Try it -
Quote all of the data exactly as given. Skip every picture it contains.

Extracted page text data:
-------
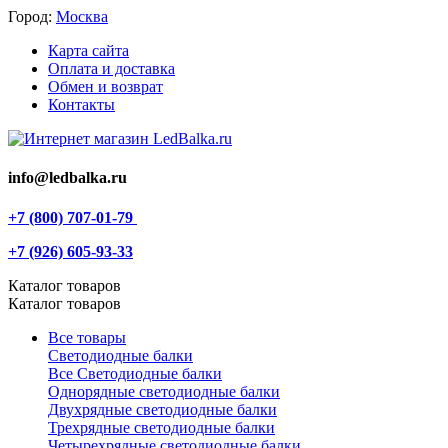
Город:
Москва
Карта сайта
Оплата и доставка
Обмен и возврат
Контакты
info@ledbalka.ru
+7 (800) 707-01-79
+7 (926) 605-93-33
Каталог товаров
Каталог товаров
Все товары
Светодиодные балки
Все Светодиодные балки
Однорядные светодиодные балки
Двухрядные светодиодные балки
Трехрядные светодиодные балки
Четырехрядные светодиодные балки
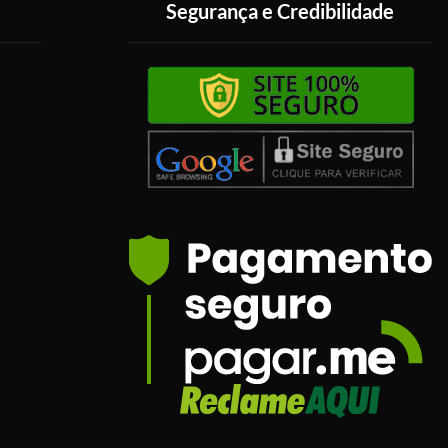
Segurança e Credibilidade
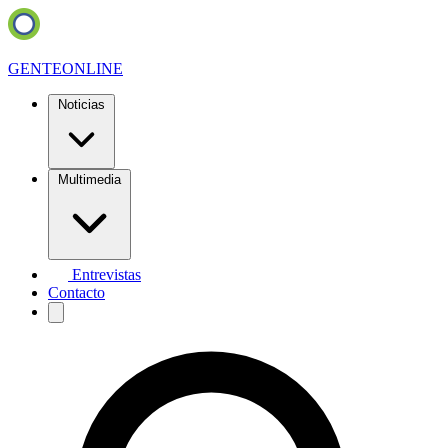
GENTE
ONLINE
Noticias
Multimedia
Entrevistas
Contacto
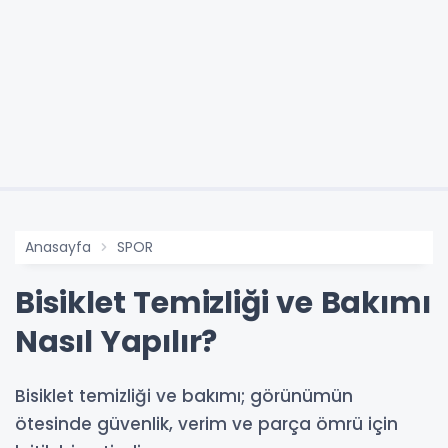
Anasayfa
SPOR
Bisiklet Temizliği ve Bakımı
Nasıl Yapılır?
Bisiklet temizliği ve bakımı; görünümün
ötesinde güvenlik, verim ve parça ömrü için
-------
Solution to this task -
Город:
Москва
Карта сайта
Оплата и доставка
Обмен и возврат
Контакты
info@ledbalka.ru
+7 (800) 707-01-79
+7 (926) 605-93-33
Каталог товаров
Каталог товаров
Все товары
Светодиодные балки
Все Светодиодные балки
Однорядные светодиодные балки
Двухрядные светодиодные балки
Трехрядные светодиодные балки
Четырехрядные светодиодные балки
Segurança e Credibilidade
GENTE
ONLINE
Noticias
Multimedia
Entrevistas
Contacto
Anasayfa
SPOR
Bisiklet Temizliği ve Bakımı
Nasıl Yapılır?
Bisiklet temizliği ve bakımı; görünümün
ötesinde güvenlik, verim ve parça ömrü için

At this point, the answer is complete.